II. Valeur et portée de la solution
A. Une exigence probatoire élevée, conforme au droit positif
La décision s’inscrit dans la continuité de la jurisprudence de la Cour de cassation sur l’autonomie du motif de fermeture et la charge de la preuve d’une faute qualifiée. La cour d’appel reprend la distinction décisive entre erreur de gestion et légèreté blâmable, et admet l’usage de données économiques pour apprécier le comportement sans requalifier les choix stratégiques. Elle rend opératoire la formule de principe selon laquelle « le juge ne peut […] déduire la faute […] de la seule absence de difficultés économiques », tout en pouvant « prendre en compte la situation économique de l’entreprise pour apprécier le comportement de l’employeur » (Cass. soc., 1er février 2011, n° 10‑30.045).
La motivation délivre un signal méthodologique aux plaideurs. La preuve doit viser des décisions intentionnellement défavorables ou inconsidérées ayant artificiellement construit la situation de fermeture. Des griefs généraux de sous‑investissement, de modèle commercial intragroupe, ou de rationalisation des coûts, ne suffisent pas, sauf à démontrer une logique de contournement de l’emploi incompatible avec l’intérêt social.
B. Le périmètre pertinent et l’articulation avec le groupe
La cour délimite aussi la portée du débat sur le périmètre d’appréciation au sein d’un groupe. Elle affirme que « la seule circonstance que d’autres entreprises du groupe aient poursuivi une activité de même nature ne fait pas, par elle‑même, obstacle à ce que la cessation d’activité […] soit regardée comme totale et définitive » (Cass. soc., 6 avril 2022, n° 20‑23.234).

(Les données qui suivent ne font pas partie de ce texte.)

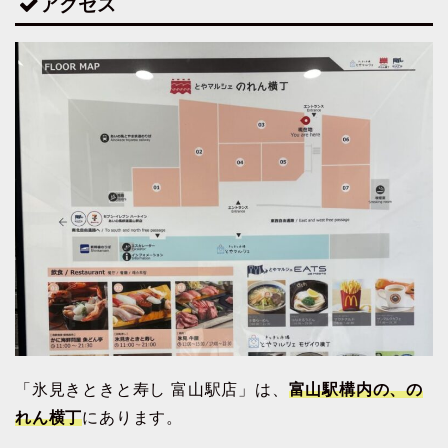
アクセス
「氷見きときと寿し 富山駅店」は、
富山駅構内の、の
れん横丁
にあります。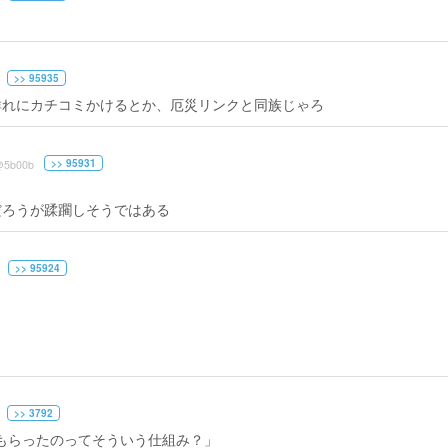
>> 95935
群れにカチコミかけるとか、厄災リンクと同族じゃろ
>> 95931
@5b00b
だろうが蹂躙しそうではある
>> 95924
>> 3792
かもらったのってそういう仕組み？」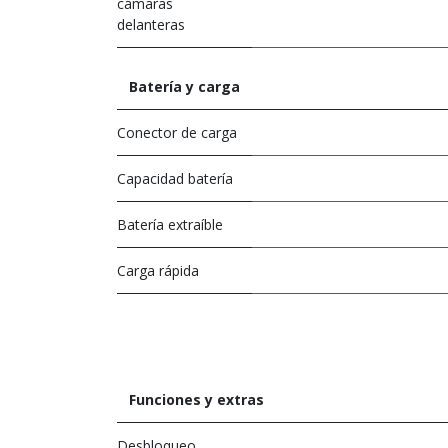
cámaras
delanteras
Batería y carga
Conector de carga
Capacidad batería
Batería extraíble
Carga rápida
Funciones y extras
Desbloqueo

S’agissant de la comparaison sectorielle, l’arrêt souligne l’hétérogénéité des produits, des matières, des procédés et des clientèles, excluant toute interchangeabilité avec l’unité fermée.
Cette approche rejoint la finalité de l’article L.1233‑3 en matière de fermeture: le motif s’apprécie au niveau de l’entreprise, sauf co‑emploi ou fraude caractérisée. La portée pratique est claire. Les contestations fondées sur la bonne santé d’autres entités du groupe, ou sur des stratégies collectives de recentrage, demeurent inopérantes si elles ne sont pas articulées à la preuve d’actes fautifs ayant causé la fermeture. La solution valide ainsi une ligne d’équilibre entre liberté d’entreprendre et exigence de loyauté dans la conduite des restructurations.